Magazine
Login to Comment

By Christopher McDougall

Issue: June/July 2005

Section: Feature

Colorado's Most Amazing and Punishing (and Magical) Race

At a few ticks before four, Mayor Bud Elliott steps up. He lifts a shotgun. (Last year, he switched to a new gun because the old one's tricky hammer nearly took off his thumb, twice.) Bud eyes the clock. Three...two.... The race director shouts a final warning: "If you drop out, you must get your wristband cut off!" Otherwise, they won't know who's still out in the woods. Fewer than half the runners will make it back to Leadville on their feet.

Blam!

"Nothing will happen for the next 10 or 12 hours," a Leadville contestant once wrote of this moment. "Then we will engage the beast." The first miles are heaven. It only takes a few minutes for your body to warm and nerves to settle, and once they do Leadville is the greatest place to be, at the greatest time to be there. When you hit the 10-mile mark, the sun is rising, the snowy peaks are glowing, and Turquoise Lake is living up to its name. It's all so magnificent, you forget it will be late tomorrow morning before you get back.
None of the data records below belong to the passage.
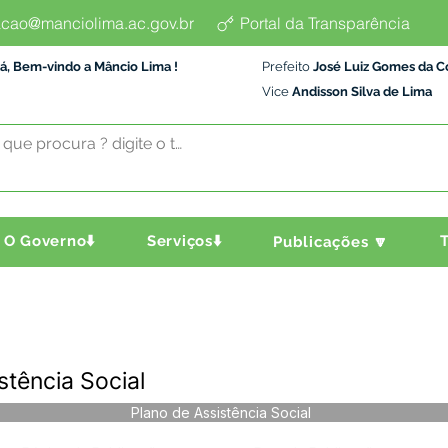
cao@manciolima.ac.gov.br
Portal da Transparência
á, Bem-vindo a Mâncio Lima !
Prefeito
José Luiz Gomes da C
Vice
Andisson Silva de Lima
O Governo⬇️
Serviços⬇️
T
Publicações 🔽
stência Social
Plano de Assistência Social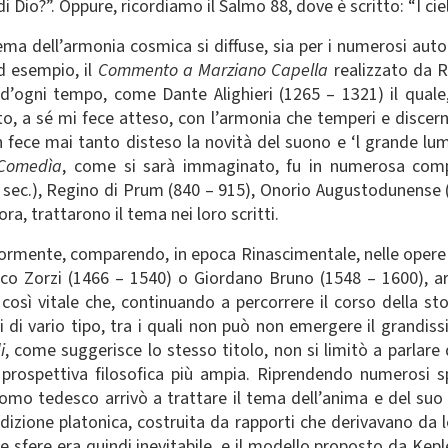
 di Dio?”. Oppure, ricordiamo il Salmo 88, dove è scritto: “I ci
tema dell’armonia cosmica si diffuse, sia per i numerosi auto
d esempio, il
Commento a Marziano Capella
realizzato da Re
i d’ogni tempo, come Dante Alighieri (1265 – 1321) il quale, 
, a sé mi fece atteso, con l’armonia che temperi e discerni 
fece mai tanto disteso la novità del suono e ‘l grande lu
Comedìa
, come si sarà immaginato, fu in numerosa compa
X sec.), Regino di Prum (840 – 915), Onorio Augustodunense (
ra, trattarono il tema nei loro scritti.
iormente, comparendo, in epoca Rinascimentale, nelle opere d
sco Zorzi (1466 – 1540) o Giordano Bruno (1548 – 1600), a
sì vitale che, continuando a percorrere il corso della storia
sti di vario tipo, tra i quali non può non emergere il gran
i
, come suggerisce lo stesso titolo, non si limitò a parlare 
prospettiva filosofica più ampia. Riprendendo numerosi sp
ronomo tedesco arrivò a trattare il tema dell’anima e del su
radizione platonica, costruita da rapporti che derivavano da
 sfere era quindi inevitabile, e il modello proposto da Keple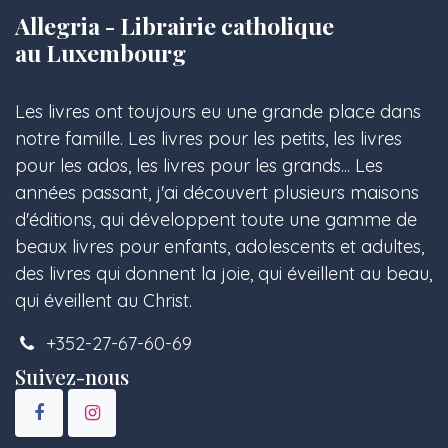
Allegria - Librairie catholique
au Luxembourg
Les livres ont toujours eu une grande place dans
notre famille. Les livres pour les petits, les livres
pour les ados, les livres pour les grands... Les
années passant, j'ai découvert plusieurs maisons
d'éditions, qui développent toute une gamme de
beaux livres pour enfants, adolescents et adultes,
des livres qui donnent la joie, qui éveillent au beau,
qui éveillent au Christ.
+352-27-67-60-69
Suivez-nous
May Queen Campground is 13 miles in, and as you approach this first aid station you suddenly hear "Whoop-whoop-whoop!" and see men waving six-shooters and women flouncing in gowns and corsets. These are the "Leadville Raiders," a group of locals who like to dress up in old-time gear. "When Ken first came looking for volunteers, it was a real depressing period," says John Cirullo, a Realtor whose business seemed doomed. "But every club in town stepped up, before we even knew the impact the race could have."
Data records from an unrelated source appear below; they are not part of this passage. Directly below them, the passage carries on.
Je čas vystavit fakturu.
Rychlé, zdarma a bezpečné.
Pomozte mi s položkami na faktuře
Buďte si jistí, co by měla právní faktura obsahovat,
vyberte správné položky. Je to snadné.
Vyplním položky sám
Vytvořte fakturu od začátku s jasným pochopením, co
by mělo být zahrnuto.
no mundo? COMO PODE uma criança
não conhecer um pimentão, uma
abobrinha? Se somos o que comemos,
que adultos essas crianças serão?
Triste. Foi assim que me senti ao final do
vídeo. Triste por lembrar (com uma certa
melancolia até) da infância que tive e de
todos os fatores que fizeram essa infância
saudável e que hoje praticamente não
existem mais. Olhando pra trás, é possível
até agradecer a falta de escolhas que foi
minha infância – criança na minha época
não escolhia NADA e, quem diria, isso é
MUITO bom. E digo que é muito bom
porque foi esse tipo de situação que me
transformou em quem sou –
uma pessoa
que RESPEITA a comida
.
"I should've known," Ken acknowledges. "Miners are people of extremes. You tell anyone else you want to run 100 miles, they call you nuts. Tell a miner, he'll ask if you need a hand."

Up and over 11,000-foot Sugarloaf Pass, the racers run on down to the 40-mile mark at Twin Lakes, where Doc Perna and Cindy Corbin, the obstetrics chief, will be stomping their feet for warmth in a dirt-floored garage, as they have every year for 23 years. Doc likes to check everyone out here, before they ford the river and hit Hope Pass, which one runner describes as "a boulder staircase shooting straight up to the sky."

"We've recommended a few people get out of here," Perna says. "A few for chest pains. One guy was coughing blood." The hotels in Leadville are full for race weekend, but so is the emergency room. "The hospital makes a ton of money," Ken happily points out. Since the inaugural race, Leadville has added four more endurance challenges: the Leadville Trail Marathon, the Leadville 10k, the Leadville Trail 100 Mountain Bike Race, and the Leadville Silver Rush 50-Mile Mountain Bike Race, all on separate weekends throughout July and August. Add the Leadville Trail 100 Training Camp in June and the surprisingly competitive burro race during Boom Days in early August, and Leadville's businesses (and paramedics) are humming all summer. The first race drew 45 contestants; now, however, about 450 runners show up at the starting line, with 500 being the cutoff.